## [Assignment]
Since only the words are wanted, reproduce every entry exactly and leave the images behind.

## [Information given]
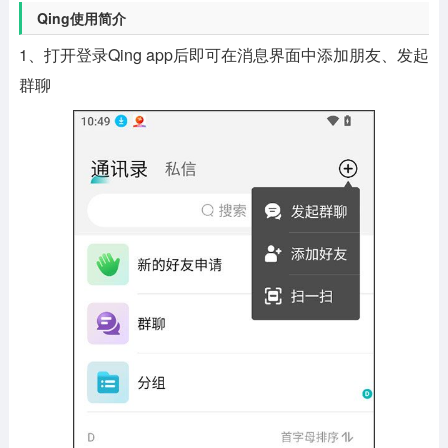
Qing使用简介
1、打开登录Qing app后即可在消息界面中添加朋友、发起
群聊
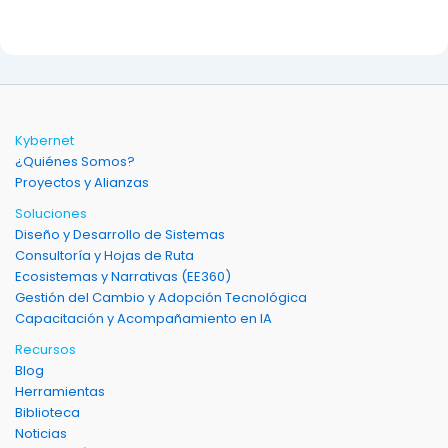
Kybernet
¿Quiénes Somos?
Proyectos y Alianzas
Soluciones
Diseño y Desarrollo de Sistemas
Consultoría y Hojas de Ruta
Ecosistemas y Narrativas (EE360)
Gestión del Cambio y Adopción Tecnológica
Capacitación y Acompañamiento en IA
Recursos
Blog
Herramientas
Biblioteca
Noticias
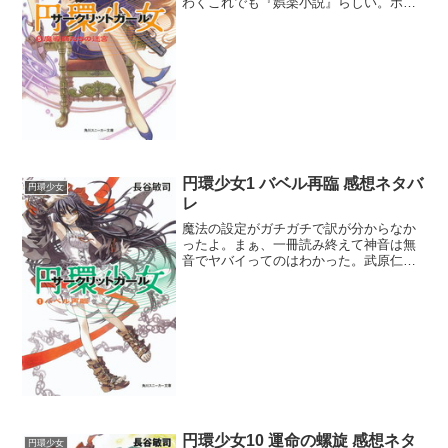
わくこれでも『娯楽小説』らしい。ホン
トにヘヴィな娯楽だな。仁の揺るがない
目的がメイゼルを守ること。しかし協会
はメイゼルを殺すつもりだし、公館はメ
イゼルを助けられないとな...
円環少女1 バベル再臨 感想ネタバ
円環少女
レ
魔法の設定がガチガチで訳が分からなか
ったよ。まぁ、一冊読み終えて神音は無
音でヤバイってのはわかった。武原仁と
神音は相性がいいようだしあの剣と指輪
は今後も使って欲しいなぁ。さて初期設
定が膨大だったわけだが、その中でも、
この地球が地獄呼ばわりさ...
円環少女10 運命の螺旋 感想ネタ
円環少女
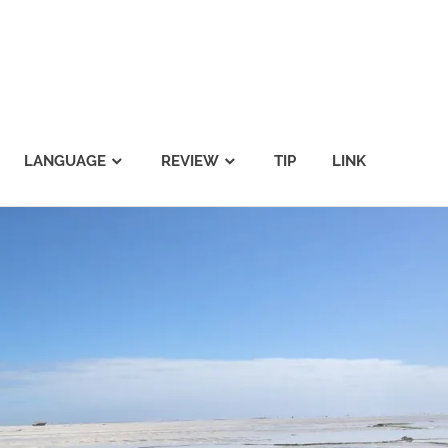
LANGUAGE
REVIEW
TIP
LINK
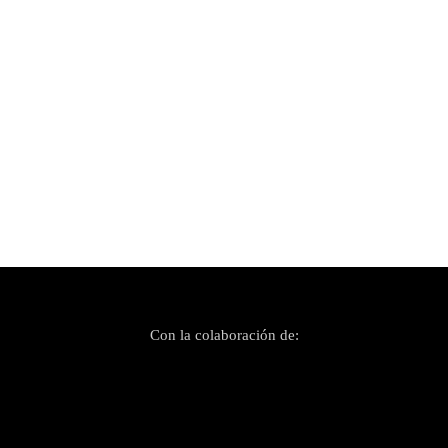
Publicado el 16 agosto, 2023
El «Rock and Ríos» en directo 41 años después
Con la colaboración de:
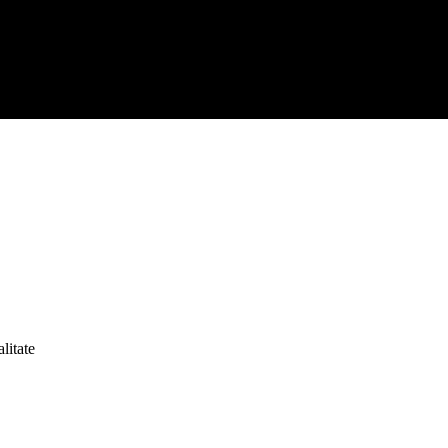
litate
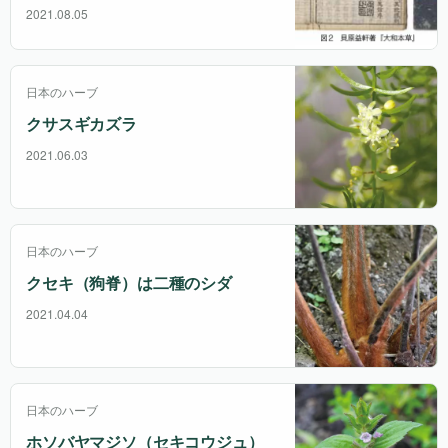
2021.08.05
日本のハーブ
クサスギカズラ
2021.06.03
日本のハーブ
クセキ（狗脊）は二種のシダ
2021.04.04
日本のハーブ
ホソバヤマジソ（セキコウジュ）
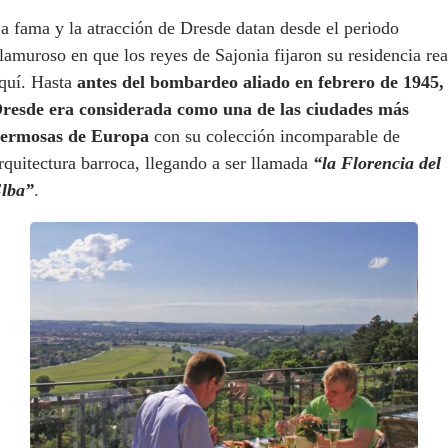
a fama y la atracción de Dresde datan desde el periodo
lamuroso en que los reyes de Sajonia fijaron su residencia rea
quí. Hasta
antes del bombardeo aliado en febrero de 1945,
resde era considerada como una de las ciudades más
ermosas de Europa
con su colección incomparable de
rquitectura barroca, llegando a ser llamada
“la Florencia del
lba”
.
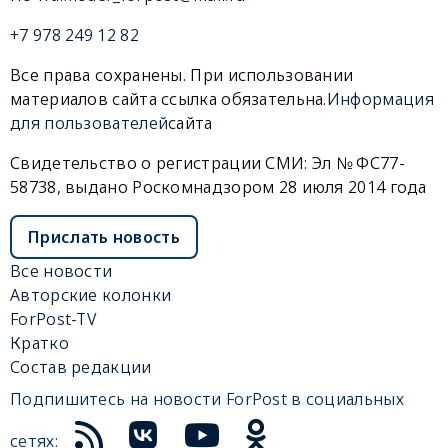
+7 978 249 12 82
Все права сохранены. При использовании
материалов сайта ссылка обязательна.
Информация
для пользователей
сайта
Свидетельство о регистрации СМИ: Эл № ФС77-
58738, выдано Роскомнадзором 28 июля 2014 года
Прислать новость
Все новости
Авторские колонки
ForPost-TV
Кратко
Состав редакции
Подпишитесь на новости ForPost в социальных
сетях:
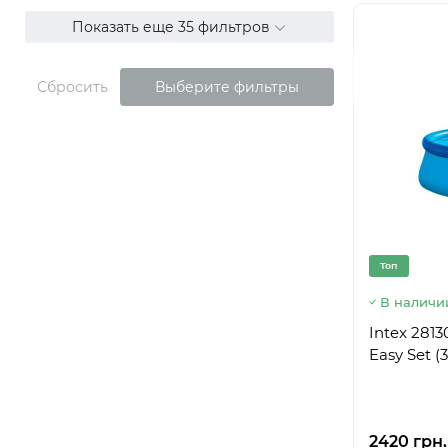
Показать еще 35 фильтров
Сбросить
Выберите фильтры
Топ
В наличи
Intex 281
Easy Set (
2420 грн.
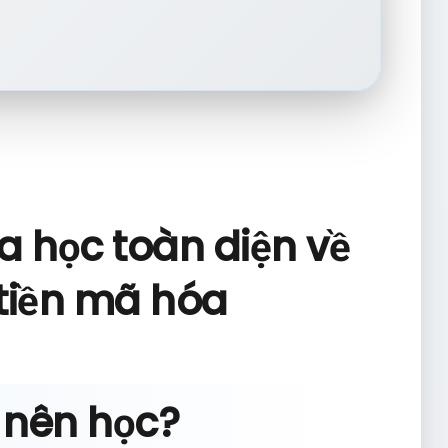
a học toàn diện về
tiền mã hóa
o nên học?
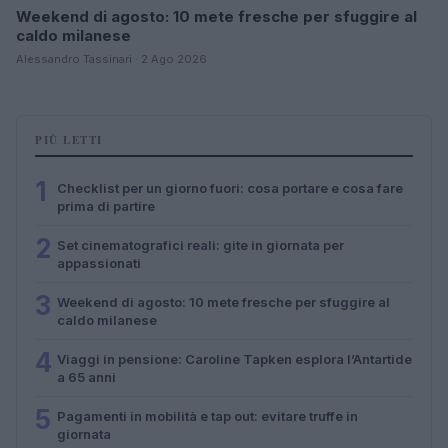
Weekend di agosto: 10 mete fresche per sfuggire al
caldo milanese
Alessandro Tassinari · 2 Ago 2026
PIÙ LETTI
1
Checklist per un giorno fuori: cosa portare e cosa fare
prima di partire
2
Set cinematografici reali: gite in giornata per
appassionati
3
Weekend di agosto: 10 mete fresche per sfuggire al
caldo milanese
4
Viaggi in pensione: Caroline Tapken esplora l’Antartide
a 65 anni
5
Pagamenti in mobilità e tap out: evitare truffe in
giornata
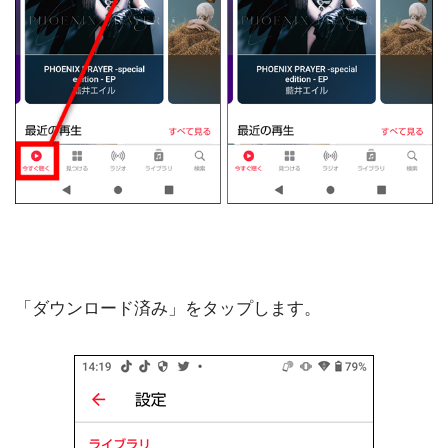
「ダウンロード済み」をタップします。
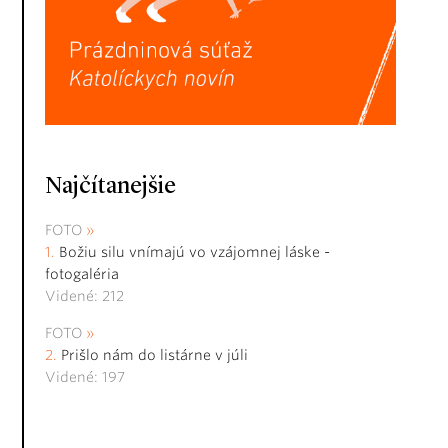
Najčítanejšie
FOTO
Božiu silu vnímajú vo vzájomnej láske -
fotogaléria
Videné: 212
FOTO
Prišlo nám do listárne v júli
Videné: 197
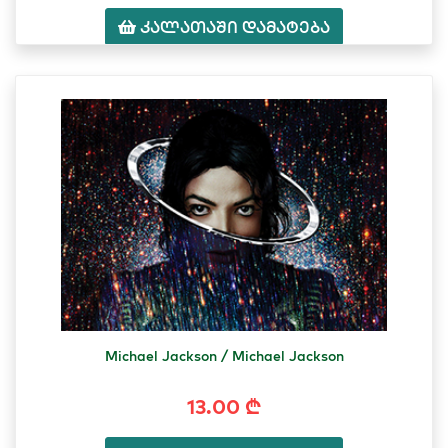
კალათაში დამატება
Michael Jackson / Michael Jackson
13.00 ₾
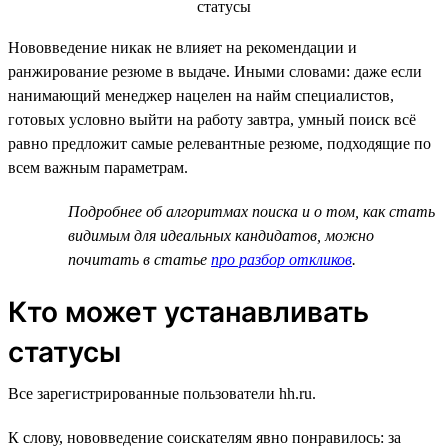
Нововведение никак не влияет на рекомендации и
ранжирование резюме в выдаче. Иными словами: даже если
нанимающий менеджер нацелен на найм специалистов,
готовых условно выйти на работу завтра, умный поиск всё
равно предложит самые релевантные резюме, подходящие по
всем важным параметрам.
Подробнее об алгоритмах поиска и о том, как стать
видимым для идеальных кандидатов, можно
почитать в статье
про разбор откликов
.
Кто может устанавливать
статусы
Все зарегистрированные пользователи hh.ru.
К слову, нововведение соискателям явно понравилось: за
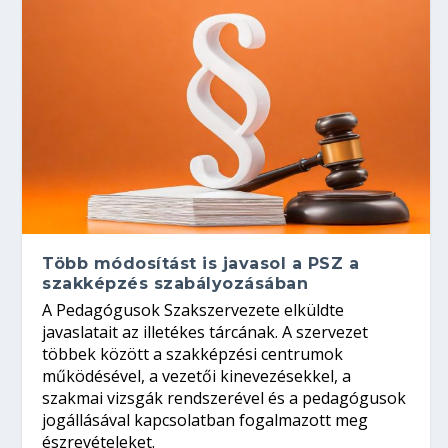
Több módosítást is javasol a PSZ a
szakképzés szabályozásában
A Pedagógusok Szakszervezete elküldte
javaslatait az illetékes tárcának. A szervezet
többek között a szakképzési centrumok
működésével, a vezetői kinevezésekkel, a
szakmai vizsgák rendszerével és a pedagógusok
jogállásával kapcsolatban fogalmazott meg
észrevételeket.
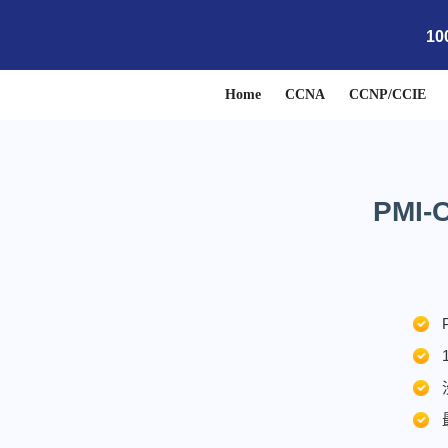
1
Home
CCNA
CCNP/CCIE
PMI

## [Task answer]
Qing使用简介
1、打开登录Qing app后即可在消息界面中添加朋友、发起
群聊
Kybernet
¿Quiénes Somos?
Proyectos y Alianzas
Soluciones
Diseño y Desarrollo de Sistemas
Consultoría y Hojas de Ruta
Ecosistemas y Narrativas (EE360)
Gestión del Cambio y Adopción Tecnológica
Capacitación y Acompañamiento en IA
Recursos
Blog
Herramientas
Biblioteca
Noticias
わくこれでも『娯楽小説』らしい。ホン
トにヘヴィな娯楽だな。仁の揺るがない
目的がメイゼルを守ること。しかし協会
はメイゼルを殺すつもりだし、公館はメ
イゼルを助けられないとな...
円環少女1 バベル再臨 感想ネタバ
円環少女
レ
魔法の設定がガチガチで訳が分からなか
ったよ。まぁ、一冊読み終えて神音は無
音でヤバイってのはわかった。武原仁と
神音は相性がいいようだしあの剣と指輪
は今後も使って欲しいなぁ。さて初期設
定が膨大だったわけだが、その中でも、
この地球が地獄呼ばわりさ...
円環少女10 運命の螺旋 感想ネタ
円環少女
LANGUAGE
REVIEW
TIP
LINK
Publicado el 16 agosto, 2023
El «Rock and Ríos» en directo 41 años después
Con la colaboración de:
litate
2021.08.05
日本のハーブ
クサスギカズラ
2021.06.03
日本のハーブ
クセキ（狗脊）は二種のシダ
2021.04.04
日本のハーブ
ホソバヤマジソ（セキコウジュ）
a fama y la atracción de Dresde datan desde el periodo
lamuroso en que los reyes de Sajonia fijaron su residencia rea
quí. Hasta
antes del bombardeo aliado en febrero de 1945,
resde era considerada como una de las ciudades más
ermosas de Europa
con su colección incomparable de
rquitectura barroca, llegando a ser llamada
“la Florencia del
lba”
.
+7 978 249 12 82
Все права сохранены. При использовании
материалов сайта ссылка обязательна.
Информация
для пользователей
сайта
Свидетельство о регистрации СМИ: Эл № ФС77-
58738, выдано Роскомнадзором 28 июля 2014 года
Прислать новость
Все новости
Авторские колонки
ForPost-TV
Кратко
Состав редакции
Подпишитесь на новости ForPost в социальных
сетях:
Показать еще 35 фильтров
Сбросить
Выберите фильтры
Топ
В наличи
Intex 281
Easy Set (
2420 грн.
a học toàn diện về
tiền mã hóa
o nên học?
Weekend di agosto: 10 mete fresche per sfuggire al
caldo milanese
Alessandro Tassinari · 2 Ago 2026
PIÙ LETTI
1
Checklist per un giorno fuori: cosa portare e cosa fare
prima di partire
2
Set cinematografici reali: gite in giornata per
appassionati
3
Weekend di agosto: 10 mete fresche per sfuggire al
caldo milanese
4
Viaggi in pensione: Caroline Tapken esplora l’Antartide
a 65 anni
5
Pagamenti in mobilità e tap out: evitare truffe in
giornata
「ダウンロード済み」をタップします。
Najčítanejšie
FOTO
Božiu silu vnímajú vo vzájomnej láske -
fotogaléria
Videné: 212
FOTO
Prišlo nám do listárne v júli
Videné: 197
კალათაში დამატება
Michael Jackson / Michael Jackson
13.00 ₾
Нововведение никак не влияет на рекомендации и
ранжирование резюме в выдаче. Иными словами: даже если
нанимающий менеджер нацелен на найм специалистов,
готовых условно выйти на работу завтра, умный поиск всё
равно предложит самые релевантные резюме, подходящие по
всем важным параметрам.
Подробнее об алгоритмах поиска и о том, как стать
видимым для идеальных кандидатов, можно
почитать в статье
про разбор откликов
.
Кто может устанавливать
статусы
Все зарегистрированные пользователи hh.ru.
К слову, нововведение соискателям явно понравилось: за
Több módosítást is javasol a PSZ a
szakképzés szabályozásában
A Pedagógusok Szakszervezete elküldte
javaslatait az illetékes tárcának. A szervezet
többek között a szakképzési centrumok
működésével, a vezetői kinevezésekkel, a
szakmai vizsgák rendszerével és a pedagógusok
jogállásával kapcsolatban fogalmazott meg
észrevételeket.
1
Home
CCNA
CCNP/CCIE
PMI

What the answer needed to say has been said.